When it is determined in step 313 that 10 minutes have elapsed since the sulfur release flag was set and the power supply to the electric heater 20 was started, step 3
In step 14, the sulfur release flag is reset, and then in step 315, the power supply to the electric heater 20 is stopped. While the sulfur release flag is set, the air-fuel mixture supplied into the combustion chamber 3 is at the stoichiometric air-fuel ratio as described above, so the air-fuel mixture is at the stoichiometric air-fuel ratio for 10 minutes, and the electric heater 20 is energized for 10 minutes. Will be done. During this time, the sulfur absorbed in the NOx absorbent 18 is released, and at the same time, the NOx absorbed in the NOx absorbent 18 is also released. Next, at step 316, NOx absorbent 1
The NOx amount W absorbed in 8 is made zero.

In this embodiment, the exhaust gas temperature t ₁ at the inlet of the NOx absorbent 18 is detected by the first temperature sensor 25, but the exhaust gas temperature t _{1 at} the inlet of the NOx absorbent 18 is It is a function of the engine load Q / N and the engine speed N. Therefore, the exhaust gas temperature t ₁ at the inlet of the NOx absorbent 18 is set to the engine load Q / N and the engine speed N.
It is also possible to obtain the exhaust gas temperature t ₁ from this map by preliminarily empirically obtaining it as a function of the above, and storing these relationships in advance in the ROM 32 in the form of a map as shown in FIG. In this case, it is not necessary to provide the first temperature sensor 25.

[0045]

The sulfur absorbed by the NOx absorbent can be released, so that the NOx absorbent capacity of the NOx absorbent can be maintained for a long period of time.

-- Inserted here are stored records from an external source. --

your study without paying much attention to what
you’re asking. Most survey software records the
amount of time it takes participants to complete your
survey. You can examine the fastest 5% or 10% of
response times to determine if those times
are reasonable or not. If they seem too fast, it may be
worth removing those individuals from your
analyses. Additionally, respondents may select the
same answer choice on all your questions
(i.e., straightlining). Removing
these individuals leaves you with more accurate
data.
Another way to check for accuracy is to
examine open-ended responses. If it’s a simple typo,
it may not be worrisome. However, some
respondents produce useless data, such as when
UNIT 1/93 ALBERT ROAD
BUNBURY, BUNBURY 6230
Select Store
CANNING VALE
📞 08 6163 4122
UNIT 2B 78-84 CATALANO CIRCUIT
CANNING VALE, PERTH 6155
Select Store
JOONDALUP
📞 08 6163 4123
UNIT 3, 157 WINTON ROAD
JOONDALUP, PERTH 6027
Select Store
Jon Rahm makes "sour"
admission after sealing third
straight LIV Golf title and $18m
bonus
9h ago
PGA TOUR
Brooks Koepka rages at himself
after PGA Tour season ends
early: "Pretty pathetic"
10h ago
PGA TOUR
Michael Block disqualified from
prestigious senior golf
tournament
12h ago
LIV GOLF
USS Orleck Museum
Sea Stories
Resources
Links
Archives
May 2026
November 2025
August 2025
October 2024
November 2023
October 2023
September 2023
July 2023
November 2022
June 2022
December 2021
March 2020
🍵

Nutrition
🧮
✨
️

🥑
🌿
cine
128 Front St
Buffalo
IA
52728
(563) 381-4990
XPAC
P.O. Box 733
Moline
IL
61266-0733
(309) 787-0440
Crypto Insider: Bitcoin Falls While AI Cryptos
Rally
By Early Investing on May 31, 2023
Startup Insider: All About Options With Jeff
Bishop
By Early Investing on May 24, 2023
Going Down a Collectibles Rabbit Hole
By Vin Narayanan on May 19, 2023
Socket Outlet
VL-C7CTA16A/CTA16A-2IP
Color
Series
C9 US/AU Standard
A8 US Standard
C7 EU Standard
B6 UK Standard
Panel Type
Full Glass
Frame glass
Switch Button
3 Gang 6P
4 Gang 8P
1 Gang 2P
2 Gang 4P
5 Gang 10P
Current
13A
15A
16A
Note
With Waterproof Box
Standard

[Brief description of drawings]

FIG. 1 is an overall view of an internal combustion engine.

FIG. 2 is a diagram showing a map of a basic fuel injection time.

[Fig. 3] Unburned HC and C in exhaust gas discharged from the engine
It is a diagram which shows the concentration of O and oxygen roughly.

FIG. 4 is a diagram for explaining the action of absorbing and releasing NOx.

FIG. 5 is a diagram showing the amount of sulfur absorbed.

FIG. 6 is a flowchart of an interrupt routine.

FIG. 7 is a flowchart for calculating a fuel injection time TAU.

FIG. 8 is an overall view of another embodiment of the internal combustion engine.

FIG. 9 is a flowchart of an interrupt routine.

FIG. 10 is an overall view of still another embodiment of the internal combustion engine.

FIG. 11 is a flowchart of an interrupt routine.

FIG. 12 is a diagram showing a map of NOx concentration C ₁ .

FIG. 13 is a diagram showing a map of exhaust gas temperature t ₁ .

[Explanation of symbols]

 17 ... Exhaust pipe 18 ... NOx absorbent 20 ... Electric heater

Claims (1)

[Claims] 1. An internal combustion engine in which an NOx absorbent that absorbs NOx when the air-fuel ratio of the inflowing exhaust gas is lean and releases the absorbed NOx when the oxygen concentration in the inflowing exhaust gas decreases is arranged in the engine exhaust passage. , A sulfur absorption amount estimating means for estimating the sulfur absorption amount of the NOx absorbent, and when the sulfur absorption amount estimated by the sulfur absorption amount estimating means exceeds a preset set amount, sulfur is removed from the NOx absorbent. An exhaust emission control device for an internal combustion engine, comprising: sulfur releasing means for releasing the sulfur.